Question

Electric displacement is given by $D=\epsilon E$
Here, $\epsilon =$ electric permittivity
$E=$ electric field strength
The dimensions of electric displacement is:
(A) $\left[M{L}^{-2}TA\right]$
(B) $\left[L^{-2}{T}^{-1}A\right]$
(C) $\left[L^{-2}TA\right]$
(D) None of these

Answer 1

Hint: To solve this question, we have to use the Coulomb’s formula of the electrostatic force between two charged particles. From there we can get the expression of the electric displacement in terms of the charge and the distance, from which its dimensions can be deduced.
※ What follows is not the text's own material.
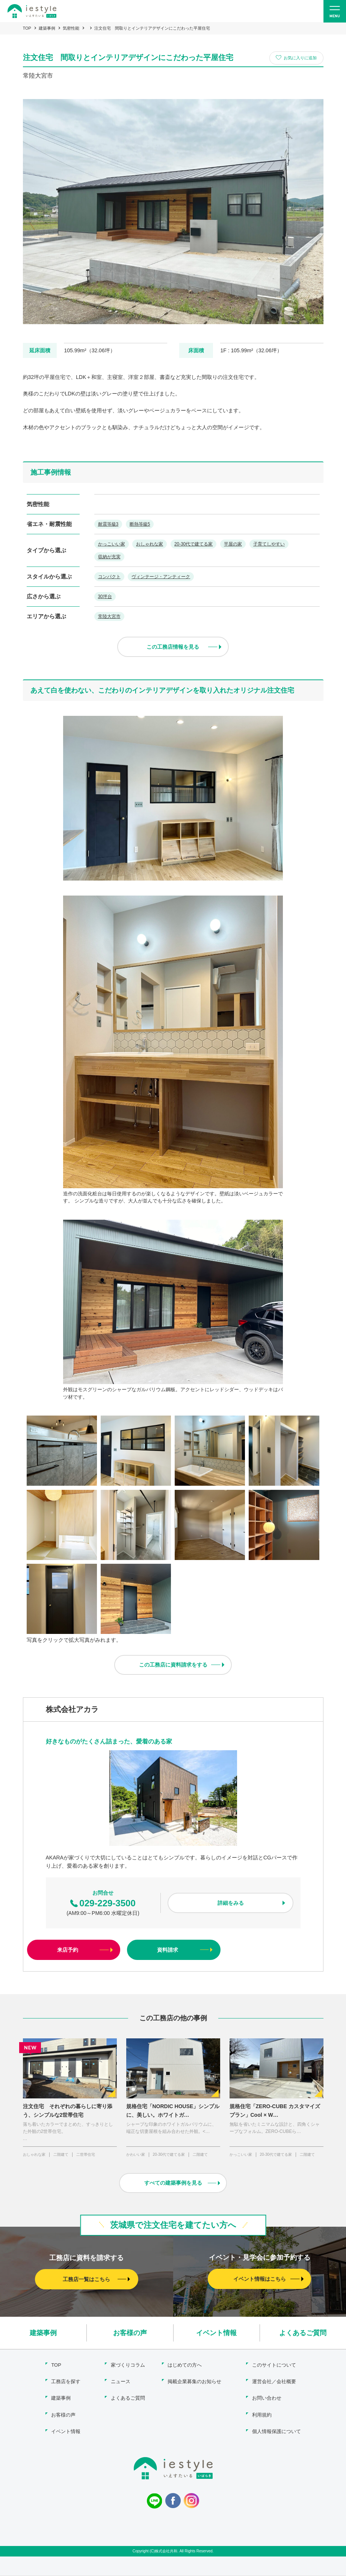 This screenshot has height=2576, width=346. Describe the element at coordinates (72, 1711) in the screenshot. I see `株式会社アカラ` at that location.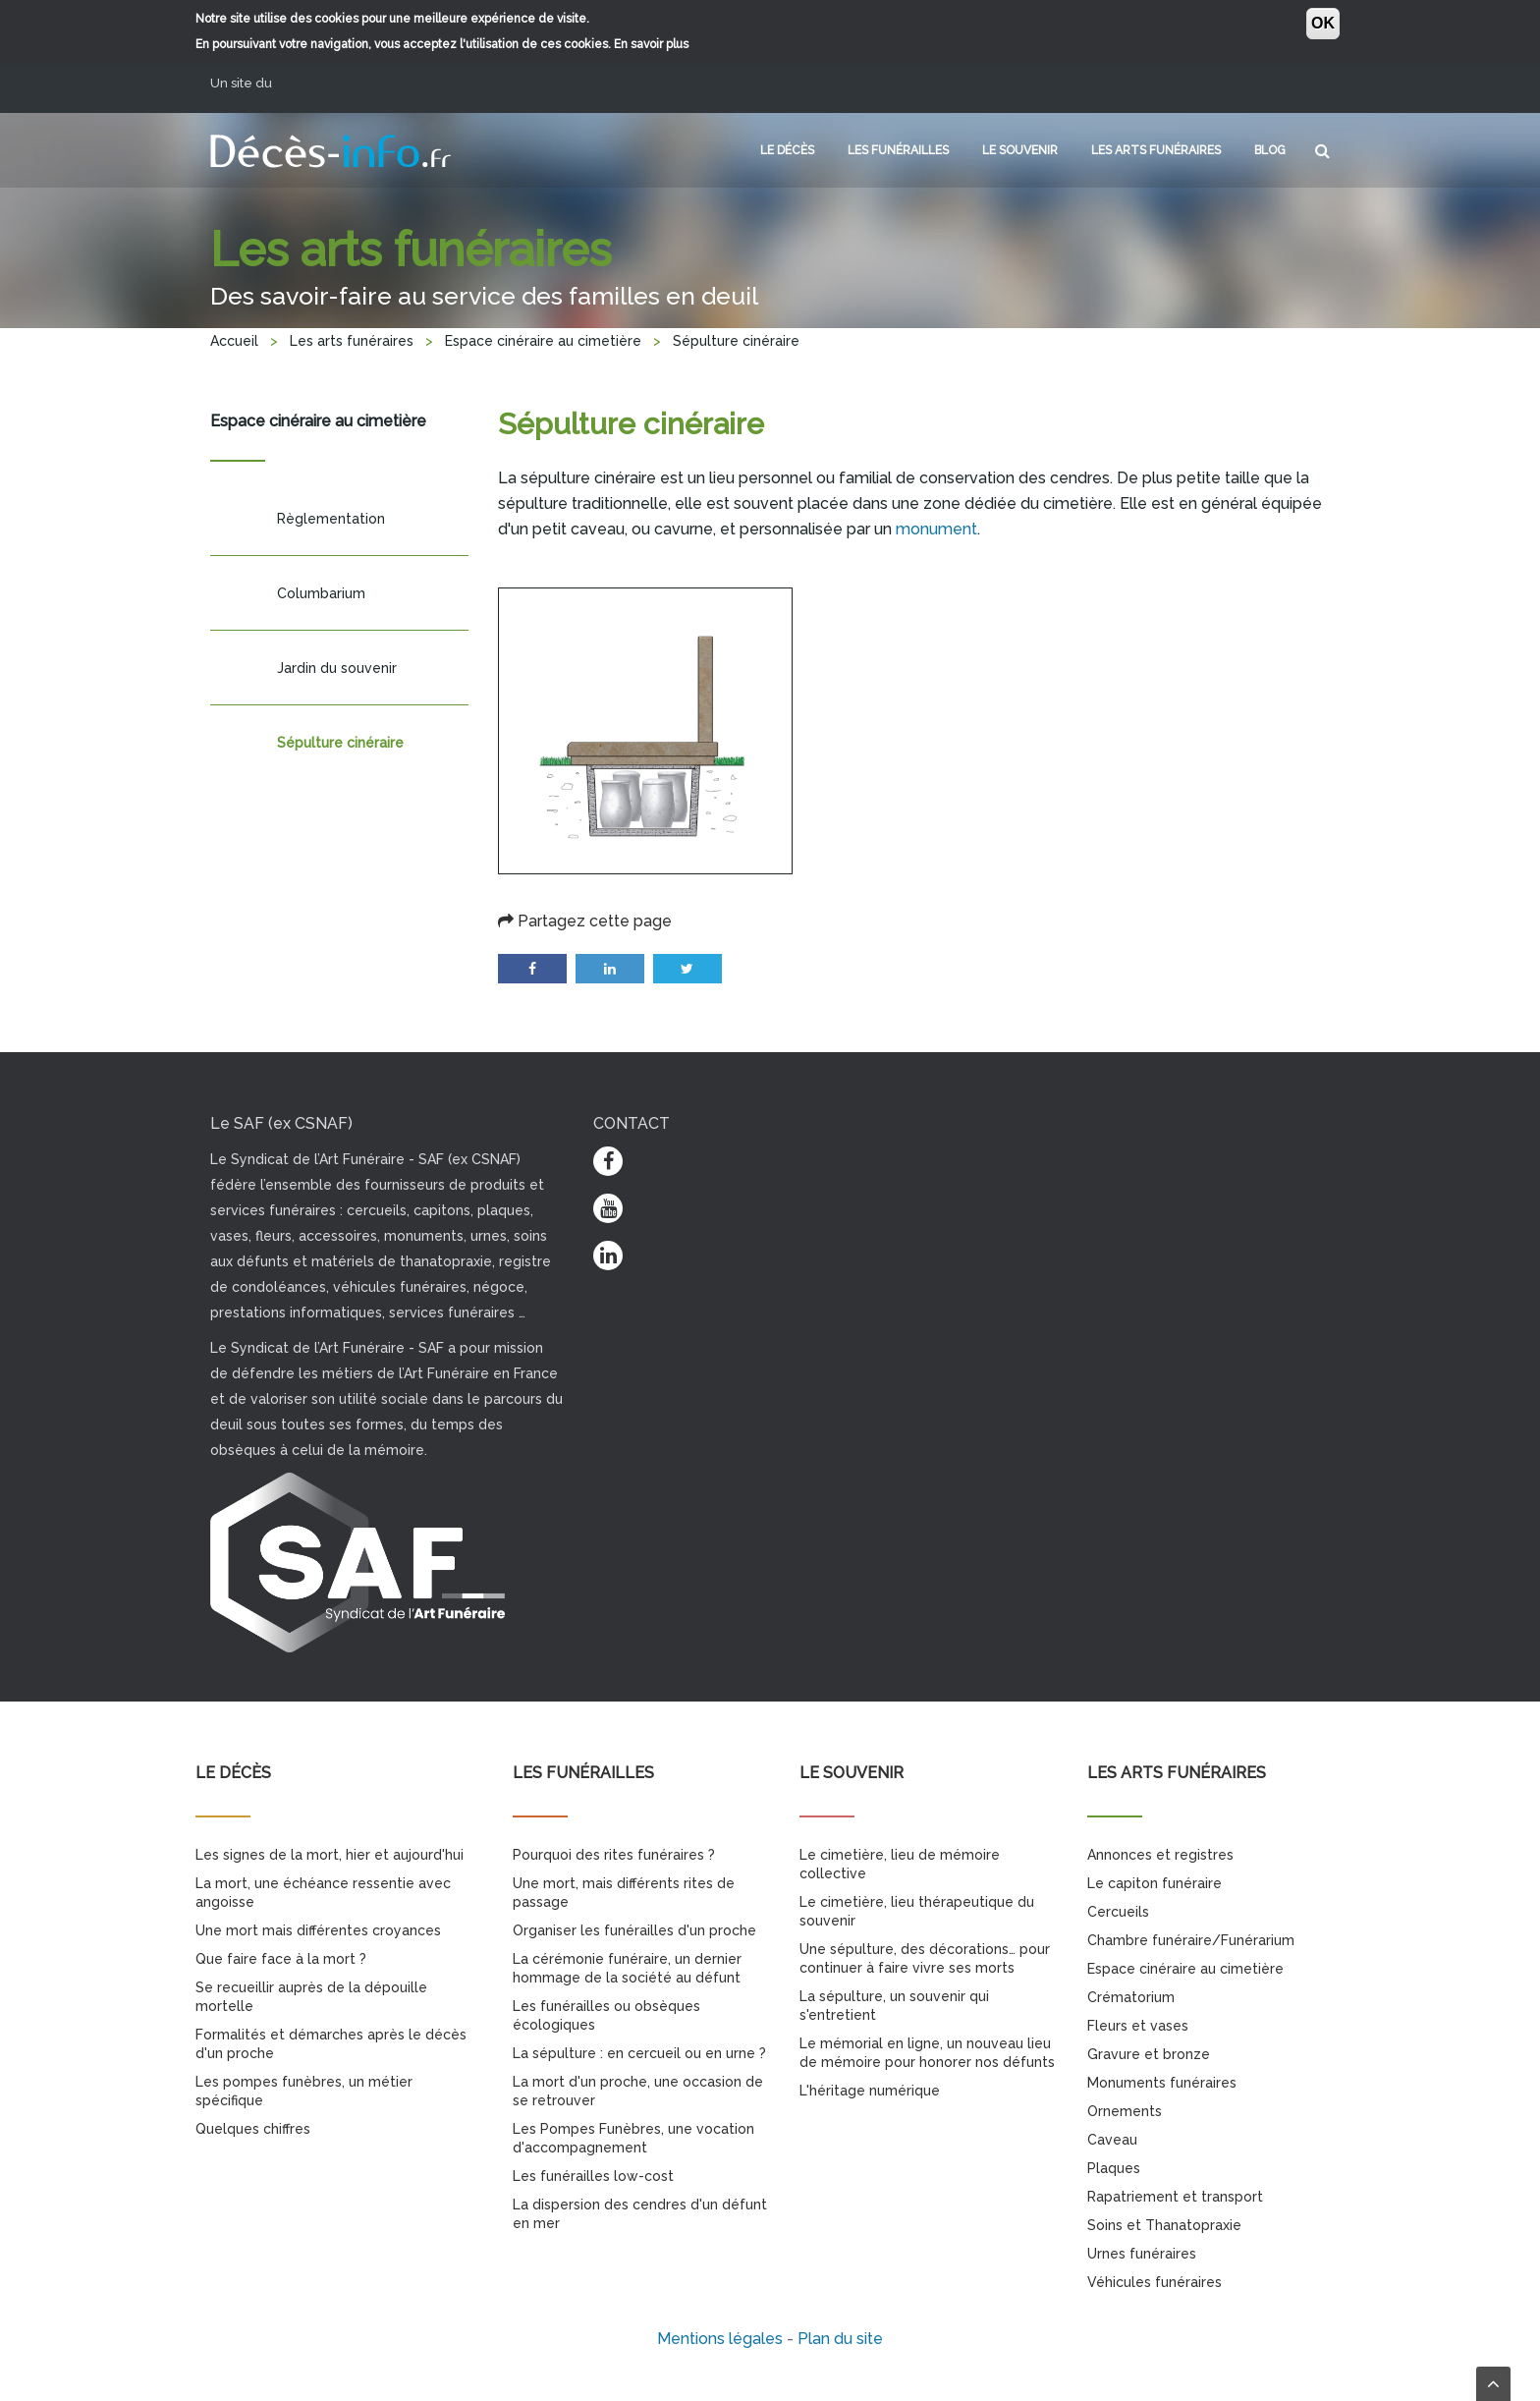  Describe the element at coordinates (340, 743) in the screenshot. I see `Sépulture cinéraire` at that location.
Complete step-by-step answer:
We know from the Coulomb’s law that the electrostatic force between two charges is given by
$F={\displaystyle \frac{Qq}{4\pi {\epsilon }_0{r}^2}}$
Also, we know that the electric field strength is equal to the electrostatic force per unit charge. So dividing both sides of the above equation with the charge $Q$ we get the electric field as
$E={\displaystyle \frac{q}{4\pi {\epsilon }_0{r}^2}}$
Multiplying by the electrical permittivity ${\epsilon }_0$ both the sides, we get
${\epsilon }_{0}E={\displaystyle \frac{q}{4\pi r^2}}$ ……………..(1)
According to the question, the electric displacement is given by
$D=\epsilon E$ …………………….(2)
Substituting (1) in (2) we get the electric displacement as
$D={\displaystyle \frac{q}{4\pi r^2}}$
Now, taking the dimensions of both the sides, we get
$\left[D\right]=\left[{\displaystyle \frac{q}{4\pi r^2}}\right]$
Since $$4\pi$$ is a constant, it is dimensionless. Therefore we get
$$\left[D\right]={\displaystyle \frac{\left[q\right]}{{\left[r\right]}^2}}$$ ………………….(3)
Now, we know that the dimensions of the charge are given by
$\left[q\right]=\left[AT\right]$ ………………..(4)
Also, the dimensions of the distance are given by
$\left[r\right]=\left[L\right]$ ……………………..(5)
Substituting (4) and (5) in (3) we get
$$\left[D\right]={\displaystyle \frac{\left[AT\right]}{{\left[L\right]}^2}}$$
On simplifying, we finally get
$\left[D\right]=\left[L^{-2}TA\right]$
The dimensions of the electric displacement are $\left[L^{-2}TA\right]$.
Hence, the correct answer is option C.

Note: We could also separately find out the dimensions of the electrical permittivity and the electric field to get the dimensions of the electric displacement. But that would involve time taking calculations, so we directly found out the expression for the electric displacement in terms of the simple parameters.